- **DIRECTIONS FOR THIS TASK**
Find the line with "Castle Point Weather" in the entries below. Repeat it, every following line, and the line with "I/P Converter", exactly and with nothing added.

[Extracted records]
▽

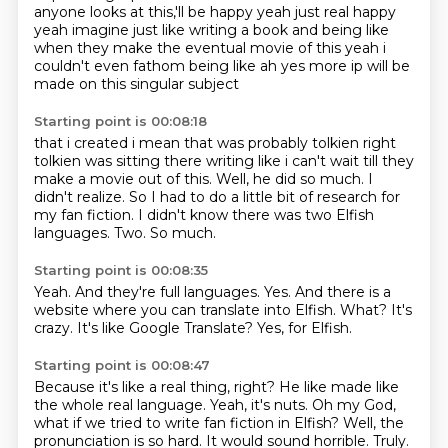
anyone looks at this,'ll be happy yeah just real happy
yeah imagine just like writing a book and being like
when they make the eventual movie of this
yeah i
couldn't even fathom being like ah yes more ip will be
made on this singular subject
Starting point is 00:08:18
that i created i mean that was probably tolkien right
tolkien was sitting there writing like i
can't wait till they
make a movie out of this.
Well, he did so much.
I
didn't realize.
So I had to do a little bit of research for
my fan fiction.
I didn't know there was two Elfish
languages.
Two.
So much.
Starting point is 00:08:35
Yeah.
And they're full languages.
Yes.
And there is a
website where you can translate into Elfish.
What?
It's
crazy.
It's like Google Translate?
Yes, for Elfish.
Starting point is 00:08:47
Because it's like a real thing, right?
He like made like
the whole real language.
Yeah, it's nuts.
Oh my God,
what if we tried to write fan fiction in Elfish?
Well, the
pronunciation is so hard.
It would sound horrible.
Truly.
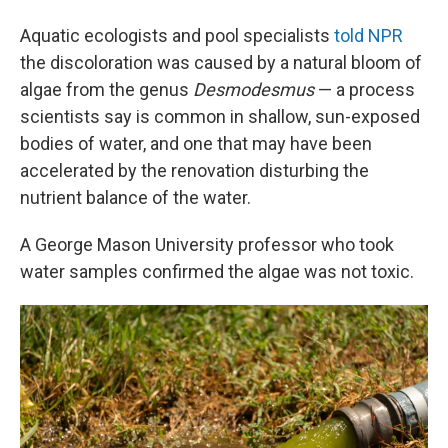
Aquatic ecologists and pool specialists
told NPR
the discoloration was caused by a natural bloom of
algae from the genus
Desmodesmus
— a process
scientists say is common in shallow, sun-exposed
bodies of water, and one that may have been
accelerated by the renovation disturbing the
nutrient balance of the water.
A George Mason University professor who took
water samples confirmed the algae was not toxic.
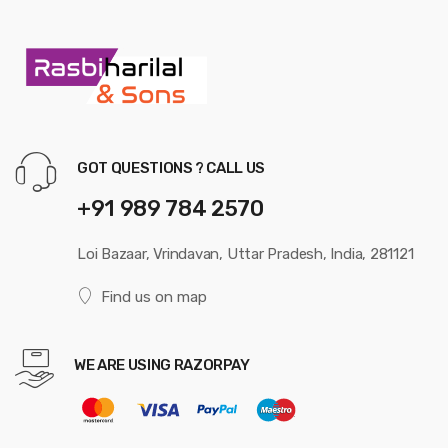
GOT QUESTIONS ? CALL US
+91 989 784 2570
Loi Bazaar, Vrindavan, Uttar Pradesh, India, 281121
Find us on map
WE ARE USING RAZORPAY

△
▽

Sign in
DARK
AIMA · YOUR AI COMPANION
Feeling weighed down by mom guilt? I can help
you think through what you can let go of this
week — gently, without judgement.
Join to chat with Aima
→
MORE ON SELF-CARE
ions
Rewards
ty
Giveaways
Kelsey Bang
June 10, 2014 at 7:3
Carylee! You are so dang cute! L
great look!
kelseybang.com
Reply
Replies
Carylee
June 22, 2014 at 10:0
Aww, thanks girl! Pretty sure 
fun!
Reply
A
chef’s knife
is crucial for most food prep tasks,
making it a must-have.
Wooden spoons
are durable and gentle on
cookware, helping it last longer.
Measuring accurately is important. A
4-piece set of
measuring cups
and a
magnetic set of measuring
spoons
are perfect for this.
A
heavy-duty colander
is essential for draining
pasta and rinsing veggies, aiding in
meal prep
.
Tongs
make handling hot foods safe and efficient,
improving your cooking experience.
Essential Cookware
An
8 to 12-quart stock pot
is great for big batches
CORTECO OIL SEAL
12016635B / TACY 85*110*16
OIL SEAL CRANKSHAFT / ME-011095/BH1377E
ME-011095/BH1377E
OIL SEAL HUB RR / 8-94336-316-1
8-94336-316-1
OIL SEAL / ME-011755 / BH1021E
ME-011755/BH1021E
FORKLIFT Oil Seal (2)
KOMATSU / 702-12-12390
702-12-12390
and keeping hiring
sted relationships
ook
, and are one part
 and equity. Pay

△
▽

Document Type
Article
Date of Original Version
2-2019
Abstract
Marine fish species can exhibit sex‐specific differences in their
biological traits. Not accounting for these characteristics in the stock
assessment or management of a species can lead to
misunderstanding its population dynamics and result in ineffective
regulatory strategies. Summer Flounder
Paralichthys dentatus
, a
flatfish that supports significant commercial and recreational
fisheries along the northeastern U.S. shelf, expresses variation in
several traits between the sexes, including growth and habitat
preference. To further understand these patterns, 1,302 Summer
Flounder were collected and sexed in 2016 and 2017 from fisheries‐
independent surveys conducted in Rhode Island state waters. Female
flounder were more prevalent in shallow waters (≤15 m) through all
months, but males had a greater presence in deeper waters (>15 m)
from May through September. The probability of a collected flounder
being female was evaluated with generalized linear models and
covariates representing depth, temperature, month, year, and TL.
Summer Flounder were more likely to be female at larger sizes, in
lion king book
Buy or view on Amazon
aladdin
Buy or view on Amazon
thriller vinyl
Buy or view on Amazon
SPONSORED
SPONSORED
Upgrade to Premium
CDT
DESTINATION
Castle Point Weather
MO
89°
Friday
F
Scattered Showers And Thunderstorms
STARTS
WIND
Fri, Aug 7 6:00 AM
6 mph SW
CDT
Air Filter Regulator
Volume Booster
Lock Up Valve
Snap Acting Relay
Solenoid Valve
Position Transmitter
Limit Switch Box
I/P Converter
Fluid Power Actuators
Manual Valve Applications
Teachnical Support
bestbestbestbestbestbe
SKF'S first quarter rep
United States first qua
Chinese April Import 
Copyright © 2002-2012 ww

△

- **SOLUTION BELOW**
Castle Point Weather
MO
89°
Friday
F
Scattered Showers And Thunderstorms
STARTS
WIND
Fri, Aug 7 6:00 AM
6 mph SW
CDT
Air Filter Regulator
Volume Booster
Lock Up Valve
Snap Acting Relay
Solenoid Valve
Position Transmitter
Limit Switch Box
I/P Converter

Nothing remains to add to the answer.